If a raid were to happen they would have to have a good reason for one. If there is such reasons then worry you must. If there isn't... than get your self a phatty bro. 


www.canorml.org is your friend.


----------



## POTUS

call_of_ktulu said:
			
		

> My roommate has a medical card from his doctor. We live in Cali and the law says that a cardholder may grow 6 mature plants. I don't have a medical card, but smoke sometimes. Would I get trouble if the LEO found out about the grow??? Maybe if the plants are in _his _room it would be ok? Does anyone know what would happen???
> 
> Thanks guys.


 
In a room that belongs to another person other than those who live in it?

I think you need to read the contract between the person who owns the building and your roommate. Since it's illegal by FEDERAL law, then state law doesn't hold water. It just means that the STATE level cops won't bust him. The Feds can bust him any time they wish and it'll stick.

The people who own the building can call the FEDERAL drug forces on your roommate as soon as they're aware of a marijuana grow on THEIR property.

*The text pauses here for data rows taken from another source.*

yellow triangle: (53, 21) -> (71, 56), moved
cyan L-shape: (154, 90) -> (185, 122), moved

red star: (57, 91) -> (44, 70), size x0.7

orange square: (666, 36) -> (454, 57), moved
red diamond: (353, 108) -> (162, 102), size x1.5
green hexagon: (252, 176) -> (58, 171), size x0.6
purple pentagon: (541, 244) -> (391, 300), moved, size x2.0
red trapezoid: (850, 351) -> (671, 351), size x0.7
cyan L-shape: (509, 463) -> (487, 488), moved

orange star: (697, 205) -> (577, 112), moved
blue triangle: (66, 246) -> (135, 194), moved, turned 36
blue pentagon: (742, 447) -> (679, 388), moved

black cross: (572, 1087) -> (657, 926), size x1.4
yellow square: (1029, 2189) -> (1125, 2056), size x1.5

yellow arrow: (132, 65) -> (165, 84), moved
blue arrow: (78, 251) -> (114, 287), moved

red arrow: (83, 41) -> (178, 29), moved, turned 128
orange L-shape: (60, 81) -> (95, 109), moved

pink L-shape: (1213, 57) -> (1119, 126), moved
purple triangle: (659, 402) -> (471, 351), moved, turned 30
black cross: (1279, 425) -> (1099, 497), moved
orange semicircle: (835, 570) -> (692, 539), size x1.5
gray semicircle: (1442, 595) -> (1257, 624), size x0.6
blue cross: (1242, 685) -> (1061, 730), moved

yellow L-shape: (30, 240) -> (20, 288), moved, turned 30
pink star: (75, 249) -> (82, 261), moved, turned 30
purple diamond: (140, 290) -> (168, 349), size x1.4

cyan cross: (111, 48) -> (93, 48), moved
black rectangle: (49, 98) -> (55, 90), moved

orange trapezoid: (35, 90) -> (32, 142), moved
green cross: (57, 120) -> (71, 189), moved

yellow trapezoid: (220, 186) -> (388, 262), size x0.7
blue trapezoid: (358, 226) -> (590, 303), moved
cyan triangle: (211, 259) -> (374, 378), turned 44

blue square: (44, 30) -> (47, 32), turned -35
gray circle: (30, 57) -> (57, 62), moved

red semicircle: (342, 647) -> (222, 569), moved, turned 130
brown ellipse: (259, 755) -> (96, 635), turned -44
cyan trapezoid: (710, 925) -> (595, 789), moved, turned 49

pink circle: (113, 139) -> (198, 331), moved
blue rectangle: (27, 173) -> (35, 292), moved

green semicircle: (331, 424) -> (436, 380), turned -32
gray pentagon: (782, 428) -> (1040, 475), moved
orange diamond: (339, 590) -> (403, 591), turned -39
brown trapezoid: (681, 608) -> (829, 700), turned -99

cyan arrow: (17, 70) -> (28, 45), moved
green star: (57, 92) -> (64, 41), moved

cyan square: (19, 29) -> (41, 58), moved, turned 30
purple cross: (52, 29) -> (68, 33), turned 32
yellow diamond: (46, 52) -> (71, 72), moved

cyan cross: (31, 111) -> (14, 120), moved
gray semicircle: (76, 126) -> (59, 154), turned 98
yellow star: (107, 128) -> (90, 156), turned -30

When using another's property, don't think that you ever have the right to do anything that is against federal law. You don't. In fact, those medical permissions will be something the other federal prisoners can share a laugh with you about from the next cell. They're meaningless in federal matters.


----------



## Gunlove

Since there are two jurisdictions covering this (CA and USA FED) it's still against the law, period.  If you live with him, and you have knowledge of the crime, as a citizen you are expected by the law to drop dime.  Failure to do so equates to conspiracy at least -- making you complicit.  You'd probably be able to wiggle out of it with probation.  But it's still going to be a total pain in the ***.  PS -- if you're smoking your roomies MEDIBUD and get caught, he loses his prescription and you're both busted!


----------



## Hick

I have seen several cases where the feds 'refused' to get involved, because the "count" was too low. One, not so far from me, consisted of over 30 plants(we are allowed 6 mature plants). The local SO busted him, but the feds refused to prosecute it, becuse it did not meet 'their' criteria in numbers. The 'grower' alledgedly had caregiver cards to cover the numbers. The case is still in limbo at the "state" level.
 There are also plenty of cases, where states have fought the fed's, and orderd the return of the med's and grow equiptment. (not that it ever happened, but at least the states are standing by "their" laws)
  I'm NOT an attorney, but my thoughts ... If your roomy has a med card, and remains within the legal guide lines,I'm not sure that the landlord "legaly" can't do a thing about it within your local jurisdiction. He is "protected" by the law.. IMO. Local leo's hands are tied. They "must" uphold the law.
I've never heard of the feds getting involved in tenant/landlord eviction cases.And like I said before, "usually" are required to meet certain criteria(numbers) before they will get involved. In "most" cases, they are not interested in "trumping" local or state laws in med approved situations. 

I'm not goiing to say it will never happen, or that it couldn't happen. Or that it wouldn't cost you a few grand in attorney fees. But I do believe that a 'good' mouthpiece could beat it, as long as "you" are not involved in the meds in any manner. 
"His" grow should be in a locked room, with his med permit posted in a clearly visible location. 

  If I were you, I would look into applying for a "caretakers" card. I'm not even sure that you could/would qualify, but IMO, would be worth checking in to. 
That should protect "you" from prosecution of 'his' grow.


----------



## POTUS

Just as Hick says; it depends on how much the Feds want you. If you are involved in anything that they would want you for, they could use one gram of weed to hold you on marijuana charges while they prepare their case against you for other things. It would give them something to hold you on.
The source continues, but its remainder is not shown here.